Negosiasi mengenai program nuklir Korea Utara tersendat setelah runtuhnya KTT kedua Kim Jong Un dengan Presiden Donald Trump pada Februari 2019, ketika Amerika menolak tuntutan Korea Utara untuk pencabutan sanksi besar dengan imbalan penyerahan sebagian dari kemampuan nuklir mereka.
Sejak pertemuan pertama Trump dengan Kim pada 2018, Korea Utara belum melakukan uji coba nuklir atau rudal jarak jauh, meskipun para analis yakin mereka telah melanjutkan program mereka pada keduanya.
Korea Utara telah melanjutkan uji coba rudal jarak pendek dan menengah selama penangguhan uji coba nuklir dan jarak jauh, memperluas kemampuannya untuk menyerang sasaran di Korea Selatan dan Jepang, termasuk pangkalan AS di sana.
Kim Dong-yub, seorang analis dari Institut Studi Timur Jauh Korea Selatan, mengatakan data penerbangan yang dirilis oleh militer Korea Selatan menunjukkan Korea Utara kemungkinan menguji sistem bahan bakar padat baru yang meniru model rudal balistik seluler 9K720 Iskander Rusia.

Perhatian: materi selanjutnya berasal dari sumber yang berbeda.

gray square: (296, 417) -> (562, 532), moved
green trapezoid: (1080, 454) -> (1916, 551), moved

Rudal ini, yang oleh para analis dianggap berpotensi berkemampuan nuklir, dirancang untuk dapat bermanuver dengan sangat baik dan berjalan pada lintasan yang lebih rendah dibandingkan dengan kebanyakan senjata balistik lainnya.
Kim mengatakan mungkin juga Korea Utara menguji beberapa peluncur roket barunya atau sistem balistik berbahan bakar padat lainnya yang secara lahiriah menyerupai Sistem Rudal Taktis Angkatan Darat AS MGM-140.

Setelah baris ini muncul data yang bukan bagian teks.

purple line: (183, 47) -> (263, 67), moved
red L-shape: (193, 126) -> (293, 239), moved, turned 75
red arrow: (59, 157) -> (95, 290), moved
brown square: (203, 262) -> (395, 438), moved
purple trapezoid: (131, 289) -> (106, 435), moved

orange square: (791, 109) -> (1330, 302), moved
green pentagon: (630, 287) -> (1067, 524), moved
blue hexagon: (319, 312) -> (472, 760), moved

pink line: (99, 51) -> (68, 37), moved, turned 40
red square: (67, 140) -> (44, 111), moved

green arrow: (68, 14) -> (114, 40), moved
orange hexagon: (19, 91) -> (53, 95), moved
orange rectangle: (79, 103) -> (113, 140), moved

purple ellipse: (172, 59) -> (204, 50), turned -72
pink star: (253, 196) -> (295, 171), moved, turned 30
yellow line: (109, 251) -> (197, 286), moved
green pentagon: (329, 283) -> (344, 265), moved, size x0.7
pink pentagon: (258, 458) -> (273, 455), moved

Korea Utara telah melakukan setidaknya 16 peluncuran senjata jarak pendek baru sejak pertama kali diluncurkan pada 2019.
Korea Utara sejauh ini mengabaikan upaya pemerintah Biden untuk menjangkau, mengatakan mereka tidak akan terlibat dalam pembicaraan yang berarti kecuali Washington meninggalkan kebijakan “permusuhan” nya.
Adik perempuan Kim Jong Un yang kuat pekan lalu mencaci Amerika Serikat atas putaran terakhir latihan militer gabungan dengan Korea Selatan yang berakhir awal bulan ini, menggambarkan latihan tersebut sebagai gladi resik dan memperingatkan Washington untuk “menahan diri dari menimbulkan bau tak sedap” jika ingin. “Tidur dalam damai” selama empat tahun ke depan.
Kementerian Pertahanan Korea Selatan mengatakan uji coba jarak pendek Korea Utara pada hari Minggu adalah penembakan rudal pertama sejak April 2020. Presiden Joe Biden meremehkan peluncuran tersebut, mengatakan kepada wartawan, “Tidak ada kerutan baru dalam apa yang mereka lakukan.”
Sementara Kim telah berjanji untuk memperkuat program senjata nuklirnya dalam pidatonya baru-baru ini, dia juga mencoba memberikan pembukaan kepada pemerintahan baru AS dengan mengatakan bahwa nasib hubungan mereka bergantung pada Washington.
Selama kunjungannya ke Seoul minggu lalu, Menteri Luar Negeri AS Antony Blinken dengan keras mengkritik ambisi nuklir Korea Utara dan catatan hak asasi manusia dan menekan China untuk menggunakan “pengaruh yang luar biasa” untuk meyakinkan Korea Utara agar melakukan denuklirisasi.